Un altro ha avuto modo di rialzare la testa e superare alcuni pregiudizi anti-europei: “Se non ci fosse stata la politica agricola europea, non saremmo riusciti a tenere i supermercati pieni”. Oppure, il titolare di un’azienda vinicola ha superato l’avversione nei confronti degli strumenti digitali: “Grazie all’uso della tecnologia, a cui ho dovuto arrendermi, mi sto inserendo in mercati che prima non avevo pensato di poter conquistare”.
La quarantena ha facilitato riflessioni di fondo sulla propria attività: “Lavorando in smart working mi sono accorto meglio di come sono le dinamiche all’interno dell’azienda, di come sono i processi nelle varie fasi, di come sono le comunicazioni interne. In particolare, mi sono reso conto del valore dell’azienda, che sono le relazioni, prima di tutto con il mercato: la mia azienda dà qualcosa di buono al mercato? E poi le relazioni con i clienti, con i dipendenti, con i fornitori”.
Così ha reagito un altro imprenditore di uno dei settori più colpiti: “Con il mio hotel chiuso sto lavorando molto per tener vivi i contatti con l’estero”.
È anche capitato che in una situazione così difficile qualcuno si sentisse richiamato alla sua responsabilità sociale: “Abbiamo pensato che ognuno dovesse essere responsabile del suo pezzo e così abbiamo deciso di non rimandare il pagamento dei fornitori”.
Tutto cambierà ma, nel bene e nel male, niente sarà automatico e dipenderà dalla reazione e dalle scelte che verranno fatte. Non ci sono ricette facili, soprattutto quando si è atterrati e non basta sopravvivere, ma occorre rialzarsi e tentare uno scatto avanti per non rimanere definitivamente al palo.
“Più che cercare di prevedere, meglio imparare a osservare”, ha detto un altro imprenditore che ha aggiunto: “sorpreso dalla capacità di reazione delle imprese più colpite, mi sono messo a imparare dai loro esempi”.
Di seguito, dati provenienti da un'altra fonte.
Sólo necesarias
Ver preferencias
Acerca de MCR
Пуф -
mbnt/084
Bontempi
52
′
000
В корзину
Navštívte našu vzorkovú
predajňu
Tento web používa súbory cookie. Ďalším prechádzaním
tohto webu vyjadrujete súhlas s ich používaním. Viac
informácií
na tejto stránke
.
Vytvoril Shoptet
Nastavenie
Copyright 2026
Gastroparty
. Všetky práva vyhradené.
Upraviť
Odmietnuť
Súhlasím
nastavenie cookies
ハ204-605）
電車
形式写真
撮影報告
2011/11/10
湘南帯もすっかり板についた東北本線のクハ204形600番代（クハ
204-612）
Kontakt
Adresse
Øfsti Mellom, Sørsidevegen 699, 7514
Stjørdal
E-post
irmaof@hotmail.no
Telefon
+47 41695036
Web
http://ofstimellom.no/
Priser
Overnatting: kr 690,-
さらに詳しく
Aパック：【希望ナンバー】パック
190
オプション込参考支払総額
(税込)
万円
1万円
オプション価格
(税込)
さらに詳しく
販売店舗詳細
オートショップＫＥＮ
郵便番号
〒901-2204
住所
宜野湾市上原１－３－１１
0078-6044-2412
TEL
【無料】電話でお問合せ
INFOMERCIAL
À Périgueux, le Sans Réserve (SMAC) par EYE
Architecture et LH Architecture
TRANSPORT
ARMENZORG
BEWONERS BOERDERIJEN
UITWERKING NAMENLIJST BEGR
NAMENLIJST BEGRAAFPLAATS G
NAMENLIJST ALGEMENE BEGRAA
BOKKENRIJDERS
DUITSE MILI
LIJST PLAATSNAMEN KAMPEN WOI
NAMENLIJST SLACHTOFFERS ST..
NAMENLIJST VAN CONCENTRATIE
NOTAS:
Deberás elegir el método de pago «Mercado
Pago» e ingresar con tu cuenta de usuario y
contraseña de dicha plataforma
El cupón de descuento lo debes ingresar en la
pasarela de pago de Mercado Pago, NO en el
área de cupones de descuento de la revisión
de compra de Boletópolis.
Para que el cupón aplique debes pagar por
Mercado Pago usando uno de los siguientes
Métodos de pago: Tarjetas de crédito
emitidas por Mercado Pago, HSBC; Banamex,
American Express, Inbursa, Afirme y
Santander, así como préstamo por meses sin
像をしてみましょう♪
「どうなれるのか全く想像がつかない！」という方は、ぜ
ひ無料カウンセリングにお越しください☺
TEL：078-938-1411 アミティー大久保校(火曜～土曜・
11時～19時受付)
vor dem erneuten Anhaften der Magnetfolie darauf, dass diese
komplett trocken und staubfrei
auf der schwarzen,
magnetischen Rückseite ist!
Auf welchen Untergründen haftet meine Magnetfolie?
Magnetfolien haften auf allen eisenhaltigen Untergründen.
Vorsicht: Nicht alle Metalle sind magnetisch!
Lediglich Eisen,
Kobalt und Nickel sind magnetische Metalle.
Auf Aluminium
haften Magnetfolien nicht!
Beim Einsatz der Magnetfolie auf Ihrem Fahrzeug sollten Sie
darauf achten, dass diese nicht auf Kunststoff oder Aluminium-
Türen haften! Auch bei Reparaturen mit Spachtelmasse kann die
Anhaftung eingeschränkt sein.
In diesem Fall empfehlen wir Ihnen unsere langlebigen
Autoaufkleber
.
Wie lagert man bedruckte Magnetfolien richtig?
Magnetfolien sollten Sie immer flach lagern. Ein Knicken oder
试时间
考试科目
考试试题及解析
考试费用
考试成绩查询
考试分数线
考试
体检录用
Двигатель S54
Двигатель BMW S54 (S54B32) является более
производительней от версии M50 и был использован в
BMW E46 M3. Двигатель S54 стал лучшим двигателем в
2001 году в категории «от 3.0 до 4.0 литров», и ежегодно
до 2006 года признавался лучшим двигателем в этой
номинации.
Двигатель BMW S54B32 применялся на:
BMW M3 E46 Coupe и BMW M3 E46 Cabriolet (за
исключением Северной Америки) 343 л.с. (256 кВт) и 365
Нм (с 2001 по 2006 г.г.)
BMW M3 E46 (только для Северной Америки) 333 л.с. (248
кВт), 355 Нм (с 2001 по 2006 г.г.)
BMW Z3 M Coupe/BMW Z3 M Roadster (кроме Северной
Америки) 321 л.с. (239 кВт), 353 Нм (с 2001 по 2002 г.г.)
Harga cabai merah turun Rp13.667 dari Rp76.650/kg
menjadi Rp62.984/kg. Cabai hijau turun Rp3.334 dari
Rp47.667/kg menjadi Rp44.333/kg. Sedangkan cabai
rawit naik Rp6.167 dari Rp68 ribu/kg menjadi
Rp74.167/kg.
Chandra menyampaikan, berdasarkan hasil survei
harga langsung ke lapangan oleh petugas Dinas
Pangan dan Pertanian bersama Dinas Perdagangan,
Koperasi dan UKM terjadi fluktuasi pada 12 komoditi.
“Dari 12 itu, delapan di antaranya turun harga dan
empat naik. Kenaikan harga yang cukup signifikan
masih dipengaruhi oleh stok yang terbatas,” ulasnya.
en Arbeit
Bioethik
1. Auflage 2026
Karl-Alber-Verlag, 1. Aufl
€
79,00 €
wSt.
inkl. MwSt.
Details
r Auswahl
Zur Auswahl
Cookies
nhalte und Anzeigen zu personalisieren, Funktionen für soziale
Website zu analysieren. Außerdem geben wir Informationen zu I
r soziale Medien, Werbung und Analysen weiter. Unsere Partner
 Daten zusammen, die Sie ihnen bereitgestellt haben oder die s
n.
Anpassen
Cercare di capire, confrontarsi, suggerire esempi e soluzioni. Nel lungo periodo vince chi è aperto ad ogni possibilità, chi sa leggere la realtà, chi sviluppa anche nel lavoro una giusta potenza affettiva. È quello che è richiesto a chi non vuole rassegnarsi a una decrescita “infelice”: provare a reinventare l’economia italiana.